[Dataset excerpts]
####################
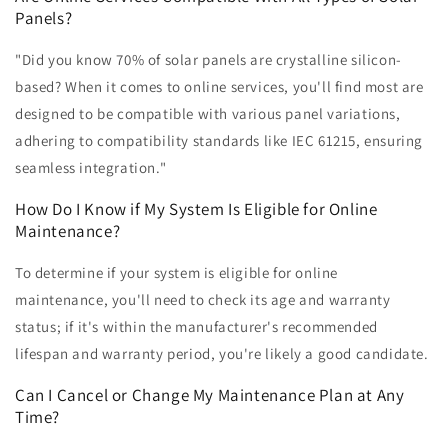
Panels?
"Did you know 70% of solar panels are crystalline silicon-
based? When it comes to online services, you'll find most are
designed to be compatible with various panel variations,
adhering to compatibility standards like IEC 61215, ensuring
seamless integration."
How Do I Know if My System Is Eligible for Online
Maintenance?
To determine if your system is eligible for online
maintenance, you'll need to check its age and warranty
status; if it's within the manufacturer's recommended
lifespan and warranty period, you're likely a good candidate.
Can I Cancel or Change My Maintenance Plan at Any
Time?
####################
▶ Task goal: All of the entries need to be copied exactly, minus any pictures.

▶ Answer to this problem:
Panels?
"Did you know 70% of solar panels are crystalline silicon-
based? When it comes to online services, you'll find most are
designed to be compatible with various panel variations,
adhering to compatibility standards like IEC 61215, ensuring
seamless integration."
How Do I Know if My System Is Eligible for Online
Maintenance?
To determine if your system is eligible for online
maintenance, you'll need to check its age and warranty
status; if it's within the manufacturer's recommended
lifespan and warranty period, you're likely a good candidate.
Can I Cancel or Change My Maintenance Plan at Any
Time?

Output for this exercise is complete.